Е. АЛЬБАЦ: Спасибо. И теперь у меня вопрос к Андрею Колесникову и Константину Затулину. Как вы оцениваете то, что говорил Путин в Гданьске? Есть ли у нас какой-то шанс, что хотя бы наши дети увидят примирение России с Польшей и Россия все-таки станет частью объединенной Европы, в том числе и в оценке нашего исторического прошлого.
А. КОЛЕСНИКОВ: Это же еще Пушкиным сказано, что это в старых спорах славян между собою, в известном стихотворении, обращенном к французам, которые были недовольны некоторыми действиями Российской империи. И этот спор продолжается долгие годы. С другой стороны, российское отношение к Польше всегда имело перевернутое значение. Потому что советская интеллигенция очень увлекалась польским театром, польским кино. Польша была источником некоторого разрешенного диссидентства. Эта волна сейчас совершенно ушла, ничего не осталось. Осталось какое-то взаимное равнодушие, с одной стороны, на массовом уровне. А на уровне осмысления истории, я не побоюсь этого слова, взаимная ненависть. Потому что если мы посмотрим социологию российскую и ту ось зла, которая сформировалась сейчас в массовом сознании россиян, то Польша входит в эту ось зла, наряду со странами Балтии, наряду с Грузией, Украиной и так далее. Что касается высказываний Путина, то, мне кажется, естественным образом его устные высказывания отличались от высказываний в статье.

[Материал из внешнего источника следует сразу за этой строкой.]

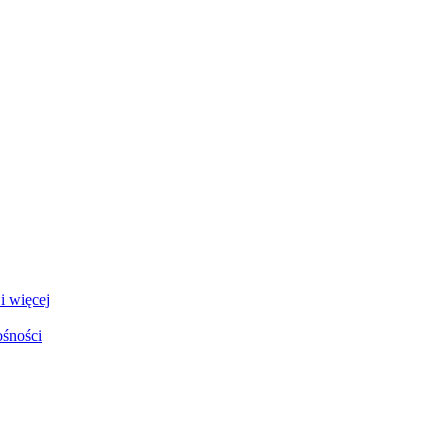
i więcej
ośności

Е. АЛЬБАЦ: Почему естественным образом?
А. КОЛЕСНИКОВ: Я думаю, если бы Путин дал интервью Михнику и Радзивиновичу, он бы высказывался, может быть, менее аккуратно. Возможно, российская сторона и сам Путин, понимая это, все-таки с точки зрения дипломатии повели себя более аккуратно и в качестве авангардного самолета послали эту статью в главную газету Польши, газету демократическую, газету леволиберальную. Это было неожиданно по форме, это было неожиданно по содержанию. Хотя мне казалось, что поляки зря ждали какого-то неполиткорректного поведения. Он бы тогда просто не поехал в Варшаву.
Е. АЛЬБАЦ: А зачем он поехал?
А. КОЛЕСНИКОВ: Я думаю, это важный вектор внешней политики России – бывать на таких мероприятиях, высказываться там сдержанно, вести себя прилично, чтобы не вызывать дальнейших проблем. Не мог он там говорить мюнхенскую речь. Он мог высказаться вот так, достаточно сдержанно, сбалансированно – и вашим, и нашим. В этой самой статье ничего ведь толком не сказано.

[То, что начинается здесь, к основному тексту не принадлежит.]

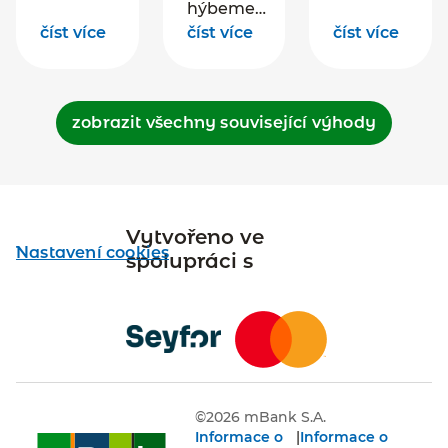
pomůže
hýbeme
zjednodušuje
zůstat ve
číst více
světem – s
číst více
číst více
papírování,
spojení s
tím
automatizuje
vaším týmem
správným
rutinní úkoly
pomocí
obrázkem,
a pomáhá mít
zobrazit všechny související výhody
jednoduchýc
videem
přehled i
nástrojů na
nebo
jistotu ve
Vašem
ilustrací,
financích –
počítači,
která
kdykoliv a
mobilu a
spojuje,
Vytvořeno ve
odkudkoliv.
webu – bez
inspiruje a
Nastavení cookies
spolupráci s
ohledu na to,
posiluje.
kde
pracujete.
©
2026
mBank S.A.
Informace o
|
Informace o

Е. АЛЬБАЦ: Мы вернемся к этому. Андрей, спасибо. Константин Затулин, вопрос у меня к вам.
К. ЗАТУЛИН: Дошел черед и до меня.
Е. АЛЬБАЦ: Мы всегда гостям сначала предоставляем слово, а мы, можно сказать, почти близкие люди.
К. ЗАТУЛИН: Вы Колесникова имеете в виду?
Е. АЛЬБАЦ: Вы недавно были у нас в журнале.
К. ЗАТУЛИН: Колесников из «The New Times».
Е. АЛЬБАЦ: Он не корреспондент, он был заместителем главного редактора, а сейчас он независимый журналист. Так вот к вам вопрос. Вы удовлетворены статьей и речью Путина в Гданьске?
К. ЗАТУЛИН: А почему мы обсуждаем только статью и речь, а не всё событие.
Е. АЛЬБАЦ: Пожалуйста, это ваше право. Просто премьер-то наш.
К. ЗАТУЛИН: Премьер наш, но событие общее. Имеет смысл оценивать в целом событие и то, кто как себя вел на этом событии. На мой взгляд, Путин искренне хотел снять какие-то проблемы психологические в отношениях с Польшей, которые действительно присутствуют. В полной мере это ему, по всей вероятности, не удалось, ибо мы слышали, что сказал Качиньский, не удержавшись от выпада в адрес в данном случае Советского Союза, но в присутствии Путина это было сделано.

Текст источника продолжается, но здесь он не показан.